Liverpool council is responding to the recommendations of the Sebastian James Review on standardisation and cost reduction by seeking to build four secondary schools that can be housed in airport terminal-style structures and easily converted for commercial use as local demographics shift. The structures, on which Aecom and Davis Langdon provided structural, ME, facilities management and cost modelling advice, consist of a standardised shell undergirded by glulam structural beams.
Designed by Norwegian practice Biong Arkitekter, the structures are commonly seen in airports and sporting arenas. The interior can be detached from the shell and contains modular units that can be re-arranged and dismantled quickly and cheaply.
The local authority, which had £350m of schools funding cut when Building Schools for the Future (BSF) was axed last year, is looking to the private sector, capital receipts from the sale of land and potential education department funding to provide the estimated £60m for four new schools in the north of the city, to house about 1,000 pupils each.
“Liverpool has experienced 12 years of falling pupil numbers and now they’re building up again but in different areas,” said Ron Rampling, BSF project director.
“These models mean that if for some reason the population shifts, what you’re left with is not a duff school but a very attractive commercial space.

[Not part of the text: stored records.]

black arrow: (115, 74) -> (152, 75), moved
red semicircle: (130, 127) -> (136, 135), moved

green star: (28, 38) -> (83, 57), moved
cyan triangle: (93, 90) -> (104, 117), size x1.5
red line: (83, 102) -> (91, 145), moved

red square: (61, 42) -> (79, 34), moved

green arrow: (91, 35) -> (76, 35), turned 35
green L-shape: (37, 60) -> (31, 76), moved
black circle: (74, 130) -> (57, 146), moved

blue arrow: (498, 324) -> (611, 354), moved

This de-risks the investment the council puts into new schools,” he added.
Although the specific cost is yet to be determined, Bryanston Square, the consultancy behind the concept, estimates that the use of cheaper modular units within the shell means the cost would be about half the £2,050/m2 ballpark on BSF projects.
It is thought that Willmott Dixon, through the single-contractor Scape framework, would be the most likely candidate to do the design and build on the new concept.